641P - Phase II multi-institutional prospective randomized trial comparing S-1 + paclitaxel with paclitaxel alone as second-line chemotherapy in patients...

Date 29 September 2014
Event ESMO 2014
Session Poster Display session
Topics Anticancer Agents
Gastric Cancer
Biological Therapy
Presenter Kouki Nakanishi
Citation Annals of Oncology (2014) 25 (suppl_4): iv210-iv253. 10.1093/annonc/mdu334
Authors K. Nakanishi1, D. Kobayashi2, Y. Mochizuki3, K. Ishigure4, S. Ito5, H. Kojima6, A. Ishiyama7, S. Fujitake8, T. Shikano9, Y. Kodera10
  • 1Surgery, Komaki Municipal Hospital, 4858520 - Komaki/JP
  • 2Gastroenterological Surgery, Nagoya University Graduate School of Medicine, 4668550 - Nagoya/JP
  • 3Surgery, Komaki Municipal Hospital, Komaki/JP
  • 4Department Of Surgery, Konan Kosei Hospital, Konan/JP
  • 5Gastroenterological Surgery, Aichi Cancer Center, 4648681 - Nagoya Aichi/JP
  • 6Gastroenterological Surgery, Aichi Cancer Center Aichi Hospital, Okazaki Aichi/JP
  • 7Department Of Surgery, Okazaki City Hospital, Okazaki/JP
  • 8Surgery, Nishio Municipal Hospital, Nishio/JP
  • 9Surgery, Yokkaichi Municipal Hospital, Yokkaichi/JP
  • 10Gastroenterological Surgery, Nagoya University Graduate School of Medicine, Nagoya/JP



In Japan, S-1 has been the key drug in the first-line treatment for gastric cancer. However, there has been no evidence in support of continuation of S-1 in combination with another anticancer drug in the second-line setting. A multicenter randomized phase II trial was conducted to explore whether continuation of S-1 in addition to paclitaxel, a drug often used alone in the second-line setting, offers any benefit to the patients.

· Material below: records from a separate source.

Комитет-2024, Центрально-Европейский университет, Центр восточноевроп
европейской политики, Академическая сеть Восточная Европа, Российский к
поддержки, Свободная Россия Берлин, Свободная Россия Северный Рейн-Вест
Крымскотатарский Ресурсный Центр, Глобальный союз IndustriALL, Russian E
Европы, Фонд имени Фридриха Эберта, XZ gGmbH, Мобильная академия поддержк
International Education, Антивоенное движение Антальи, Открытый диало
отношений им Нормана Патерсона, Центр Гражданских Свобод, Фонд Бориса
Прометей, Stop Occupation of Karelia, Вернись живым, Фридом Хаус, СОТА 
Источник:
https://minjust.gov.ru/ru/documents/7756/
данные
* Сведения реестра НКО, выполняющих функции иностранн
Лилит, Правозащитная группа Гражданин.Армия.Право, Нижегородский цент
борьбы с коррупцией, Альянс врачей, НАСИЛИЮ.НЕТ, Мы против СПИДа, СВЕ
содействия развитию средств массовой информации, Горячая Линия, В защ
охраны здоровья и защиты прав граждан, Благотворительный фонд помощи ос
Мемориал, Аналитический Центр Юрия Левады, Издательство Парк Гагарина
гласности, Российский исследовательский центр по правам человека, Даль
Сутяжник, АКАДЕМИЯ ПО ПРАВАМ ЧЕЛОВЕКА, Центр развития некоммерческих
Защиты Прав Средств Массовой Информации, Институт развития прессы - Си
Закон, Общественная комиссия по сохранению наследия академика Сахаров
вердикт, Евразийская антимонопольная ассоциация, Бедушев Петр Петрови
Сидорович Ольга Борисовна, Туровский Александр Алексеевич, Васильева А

Gastric cancer patients who showed progression during the S-1-based first-line chemotherapy or has recurrence during the postoperative adjuvant treatment by S-1 were randomly assigned to the second-line treatment either by weekly administration of paclitaxel (PTX) at 80 mg/m2 three times every 4 weeks or daily oral S-1 (80 mg/m2) for 2 weeks plus paclitaxel (50 mg/m2) given on days 1 and 8, every 3 weeks (S-1 + PTX). Primary end points were the progression-free survival (PFS) at 4 months and the incidence of adverse effects. Secondary end points included response rate and overall survival (OS).


A total of 79 patients were eligible for efficacy analyses, 38 of whom were randomized to the S-1 + PTX group and 41 to the PTX group. PFS at 4 months was similar between the groups (45% for S-1 + PTX vs 49% for PTX, P = 0.71). The incidences of grade 3 or more haematological and non-haematological toxicities were also equivalent between the groups (21% vs 22% and 24% vs 27%, respectively). Although there were no statistically significant differences, the median OS was longer in the S-1 + PTX group (463 days vs 312 days, P = 0.46). Response rate was similar between the groups (22% for S-1 + PTX vs 29% for PTX, P = 0.75). The proportion of patients who remain progression-free for more than 300 days was higher among the S-1 + PTX group in a subset of patients who had relapse during the postoperative adjuvant chemotherapy (31% vs 7%).


Neither benefit nor shortcomings of S-1 administration beyond progression was proven when paclitaxel was selected as a second-line chemotherapy. S-1 + paclitaxel could be considered for patients who relapsed during postoperative adjuvant therapy by S-1.


All authors have declared no conflicts of interest.